[[ Records for processing, beginning ]]

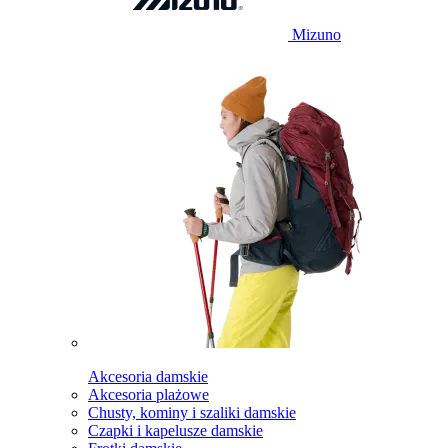
Mizuno
Akcesoria damskie
Akcesoria plażowe
Chusty, kominy i szaliki damskie
Czapki i kapelusze damskie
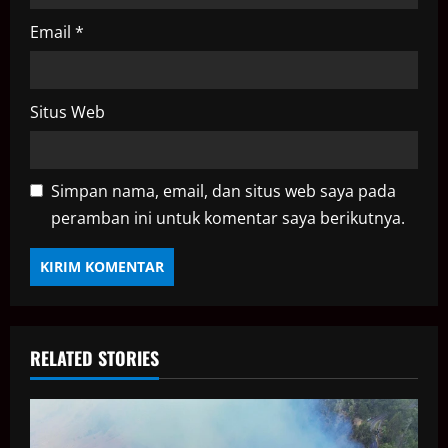
Email
*
Situs Web
Simpan nama, email, dan situs web saya pada
peramban ini untuk komentar saya berikutnya.
RELATED STORIES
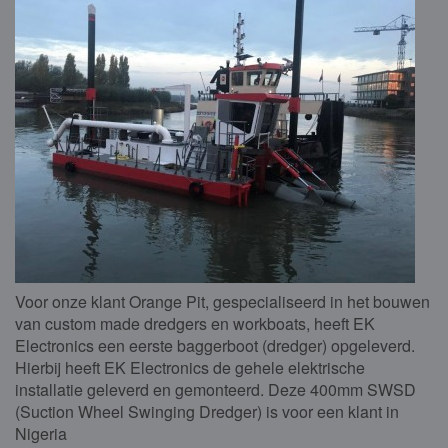
Voor onze klant Orange Pit, gespecialiseerd in het bouwen
van custom made dredgers en workboats, heeft EK
Electronics een eerste baggerboot (dredger) opgeleverd.
Hierbij heeft EK Electronics de gehele elektrische
installatie geleverd en gemonteerd. Deze 400mm SWSD
(Suction Wheel Swinging Dredger) is voor een klant in
Nigeria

[[ Records for processing, end ]]

**Exercise aim**
Once you have counted the lines of the records that contain the word "damskie", give the count and nothing else.

**Your solution**
3